(Page images and extracted text)
- - - -
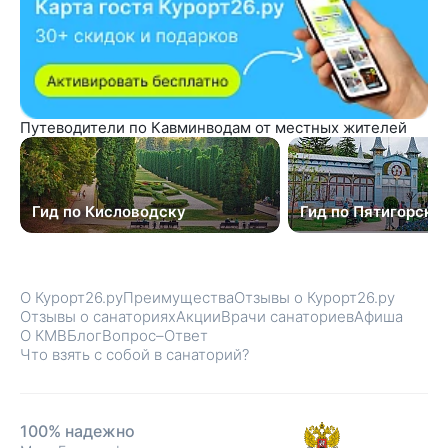
Путеводители по Кавминводам от местных жителей
Гид по Кисловодску
Гид по Пятигорску
О Курорт26.ру
Преимущества
Отзывы о Курорт26.ру
Отзывы о санаториях
Акции
Врачи санаториев
Афиша
О КМВ
Блог
Вопрос–Ответ
Что взять с собой в санаторий?
100% надежно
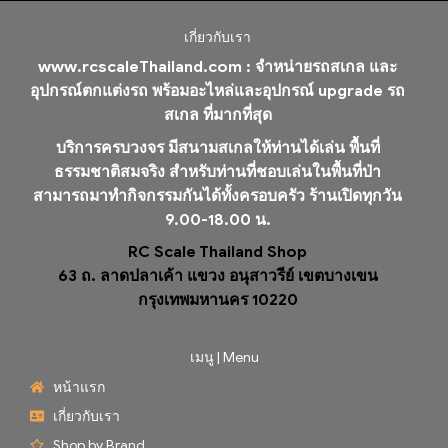
เกี่ยวกับเรา
www.rcscaleThailand.com :
จำหน่ายรถสเกล และ
อุปกรณ์ตกแต่งรถ พร้อมอะไหล่และอุปกรณ์ upgrade รถ
สเกล ที่มากที่สุด
บริการครบวงจร มีสนามสเกลให้ท่านได้เล่น พื้นที่
ธรรมชาติสมจริง สำหรับท่านที่ชอบเล่นในพื้นที่ป่า
สามารถมาทำกิจกรรมกันได้ทั้งครอบครัว ร้านเปิดทุกวัน
9.00-18.00 น.
RC Scale Thailand Shop
63 ถ. ลาดปลาเค้า แขวง อนุสาวรีย์ เขตบางเขน
กรุงเทพมหานคร 10220
เมนู | Menu
หน้าแรก
เกี่ยวกับเรา
Shop by Brand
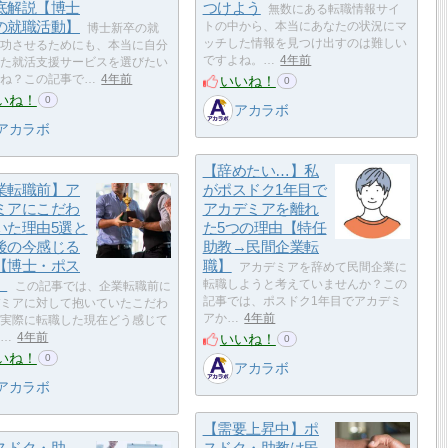
底解説【博士
つけよう
無数にある転職情報サイ
の就職活動】
トの中から、本当にあなたの状況にマ
博士新卒の就
ッチした情報を見つけ出すのは難しい
功させるためにも、本当に自分
ですよね。…
4年前
た就活支援サービスを選びたい
いいね！
ね？この記事で…
4年前
0
いね！
0
アカラボ
アカラボ
【辞めたい…】私
業転職前】ア
がポスドク1年目で
ミアにこだわ
アカデミアを離れ
いた理由5選と
た5つの理由【特任
後の今感じる
助教→民間企業転
【博士・ポス
職】
アカデミアを辞めて民間企業に
】
転職しようと考えていませんか？この
この記事では、企業転職前に
記事では、ポスドク1年目でアカデミ
ミアに対して抱いていたこだわ
アか…
4年前
実際に転職した現在どう感じて
いいね！
…
4年前
0
いね！
0
アカラボ
アカラボ
【需要上昇中】ポ
スドク・助
スドク・助教は民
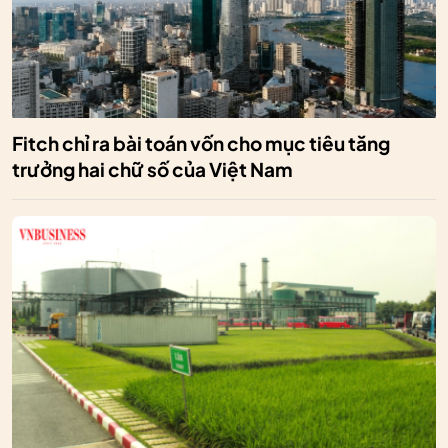
Fitch chỉ ra bài toán vốn cho mục tiêu tăng
trưởng hai chữ số của Việt Nam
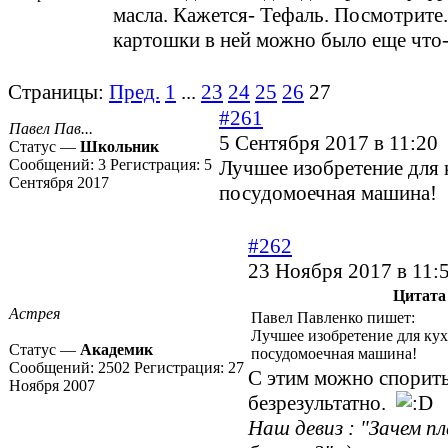
масла. Кажется- Тефаль. Посмотрите
картошки в ней можно было еще что-
Страницы:
Пред.
1
...
23
24
25
26
27
#261
Павел Пав...
5 Сентября 2017 в 11:20
Статус —
Школьник
Сообщений:
3
Регистрация:
5
Лучшее изобретение для 
Сентября 2017
посудомоечная машина!
#262
23 Ноября 2017 в 11:
Цитата
Астрея
Павел Павленко пишет:
Лучшее изобретение для кух
Статус —
Академик
посудомоечная машина!
Сообщений:
2502
Регистрация:
27
С этим можно спорить
Ноября 2007
безрезультатно.
Наш девиз : "Зачем п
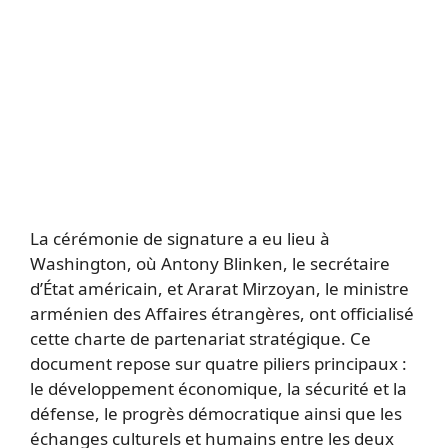
La cérémonie de signature a eu lieu à
Washington, où Antony Blinken, le secrétaire
d’État américain, et Ararat Mirzoyan, le ministre
arménien des Affaires étrangères, ont officialisé
cette charte de partenariat stratégique. Ce
document repose sur quatre piliers principaux :
le développement économique, la sécurité et la
défense, le progrès démocratique ainsi que les
échanges culturels et humains entre les deux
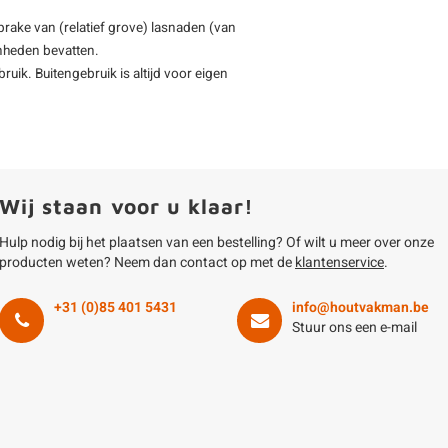
prake van (relatief grove) lasnaden (van
enheden bevatten.
uik. Buitengebruik is altijd voor eigen
Wij staan voor u klaar!
Hulp nodig bij het plaatsen van een bestelling? Of wilt u meer over onze
producten weten? Neem dan contact op met de
klantenservice
.
+31 (0)85 401 5431
info@houtvakman.be
Stuur ons een e-mail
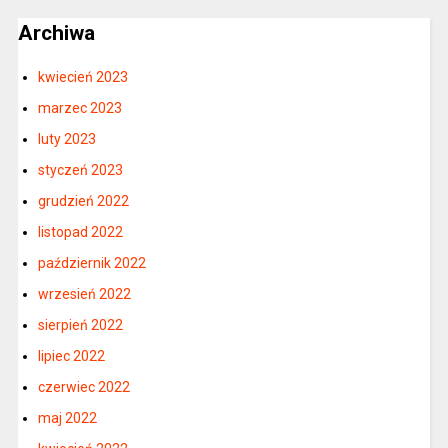
Archiwa
kwiecień 2023
marzec 2023
luty 2023
styczeń 2023
grudzień 2022
listopad 2022
październik 2022
wrzesień 2022
sierpień 2022
lipiec 2022
czerwiec 2022
maj 2022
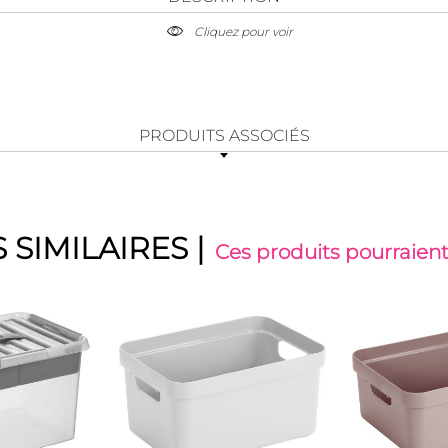
Cliquez pour voir
PRODUITS ASSOCIÉS
 SIMILAIRES
|
Ces produits pourraient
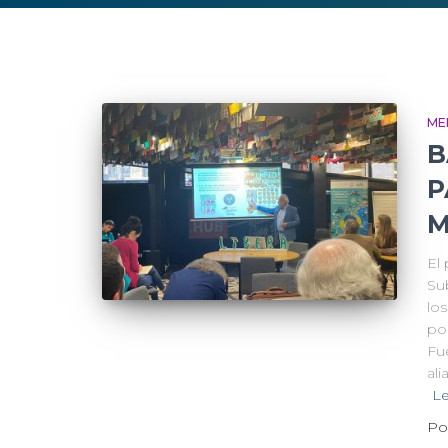
ME
B
P
M
El
Su
lo
po
Fu
al
L
Po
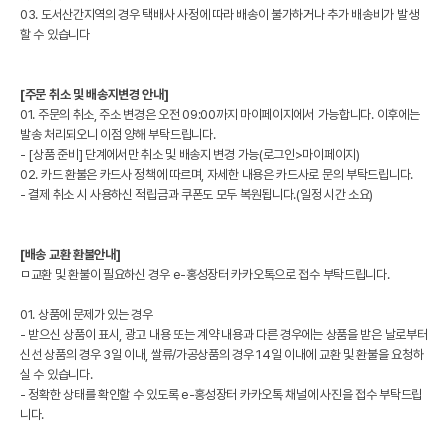
03. 도서산간지역의 경우 택배사 사정에 따라 배송이 불가하거나 추가 배송비가 발생
할 수 있습니다
[주문 취소 및 배송지변경 안내]
01. 주문의 취소, 주소 변경은 오전 09:00까지 마이페이지에서 가능합니다. 이후에는
발송 처리되오니 이점 양해 부탁드립니다.
- [상품 준비] 단계에서만 취소 및 배송지 변경 가능(로그인>마이페이지)
02. 카드 환불은 카드사 정책에 따르며, 자세한 내용은 카드사로 문의 부탁드립니다.
- 결제 취소 시 사용하신 적립금과 쿠폰도 모두 복원됩니다.(일정 시간 소요)
[배송 교환 환불안내]
ㅁ교환 및 환불이 필요하신 경우 e-홍성장터 카카오톡으로 접수 부탁드립니다.
01. 상품에 문제가 있는 경우
- 받으신 상품이 표시, 광고 내용 또는 계약 내용과 다른 경우에는 상품을 받은 날로부터
신선 상품의 경우 3일 이내, 쌀류/가공상품의 경우 14일 이내에 교환 및 환불을 요청하
실 수 있습니다.
- 정확한 상태를 확인할 수 있도록 e-홍성장터 카카오톡 채널에 사진을 접수 부탁드립
니다.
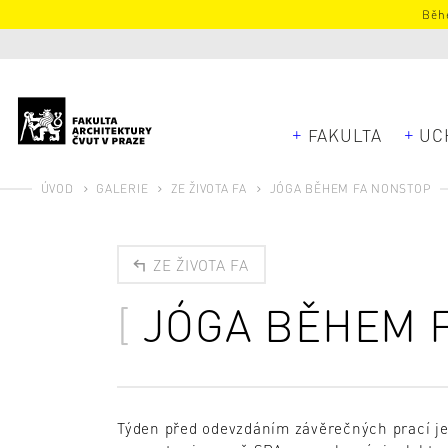
Běhe
FAKULTA
UC
ÚVOD
GALERIE
ZE ŽIVOTA FA
JÓGA BĚHEM FA NONSTOP
ZE ŽIVOTA FA
JÓGA BĚHEM 
Týden před odevzdáním závěrečných prací je v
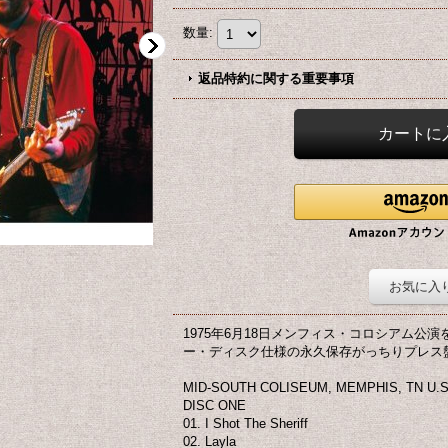
数量
:
返品特約に関する重要事項
お気に入
1975年6月18日メンフィス・コロシアム公
ー・ディスク仕様の永久保存がっちりプレス
MID-SOUTH COLISEUM, MEMPHIS, TN U.S.A
DISC ONE
01. I Shot The Sheriff
02. Layla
- - - -
| Required action |
Without the pictures, give again exactly the lines above starting at the line containing "Stuur ons een e-mail" and ending at the line containing "02. 카드 환불은 카드사".

| Response to the task |
Stuur ons een e-mail
Archiwa
kwiecień 2023
marzec 2023
luty 2023
styczeń 2023
grudzień 2022
listopad 2022
październik 2022
wrzesień 2022
sierpień 2022
lipiec 2022
czerwiec 2022
maj 2022
Cliquez pour voir
PRODUITS ASSOCIÉS
 SIMILAIRES
|
Ces produits pourraient
ME
B
P
M
El
Su
lo
po
Fu
al
L
Po
03. 도서산간지역의 경우 택배사 사정에 따라 배송이 불가하거나 추가 배송비가 발생
할 수 있습니다
[주문 취소 및 배송지변경 안내]
01. 주문의 취소, 주소 변경은 오전 09:00까지 마이페이지에서 가능합니다. 이후에는
발송 처리되오니 이점 양해 부탁드립니다.
- [상품 준비] 단계에서만 취소 및 배송지 변경 가능(로그인>마이페이지)
02. 카드 환불은 카드사 정책에 따르며, 자세한 내용은 카드사로 문의 부탁드립니다.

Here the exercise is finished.